• **What you need to do**
Give the data again word for word; drop the pictures.

═══ Material to process ═══

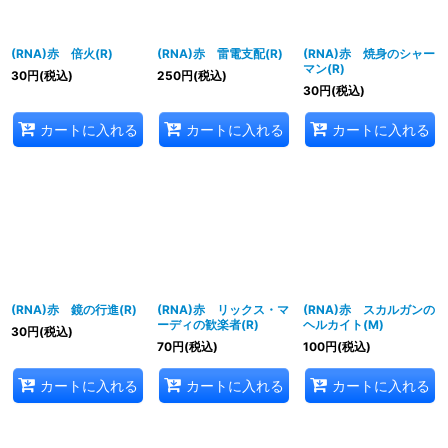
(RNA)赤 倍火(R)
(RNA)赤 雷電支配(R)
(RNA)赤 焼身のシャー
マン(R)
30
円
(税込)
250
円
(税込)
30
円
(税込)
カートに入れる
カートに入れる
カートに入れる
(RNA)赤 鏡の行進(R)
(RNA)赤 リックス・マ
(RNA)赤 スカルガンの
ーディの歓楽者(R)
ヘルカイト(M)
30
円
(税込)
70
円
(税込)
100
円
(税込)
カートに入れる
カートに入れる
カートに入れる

═══

• **Completed exercise**
(RNA)赤 倍火(R)
(RNA)赤 雷電支配(R)
(RNA)赤 焼身のシャー
マン(R)
30
円
(税込)
250
円
(税込)
30
円
(税込)
カートに入れる
カートに入れる
カートに入れる
(RNA)赤 鏡の行進(R)
(RNA)赤 リックス・マ
(RNA)赤 スカルガンの
ーディの歓楽者(R)
ヘルカイト(M)
30
円
(税込)
70
円
(税込)
100
円
(税込)
カートに入れる
カートに入れる
カートに入れる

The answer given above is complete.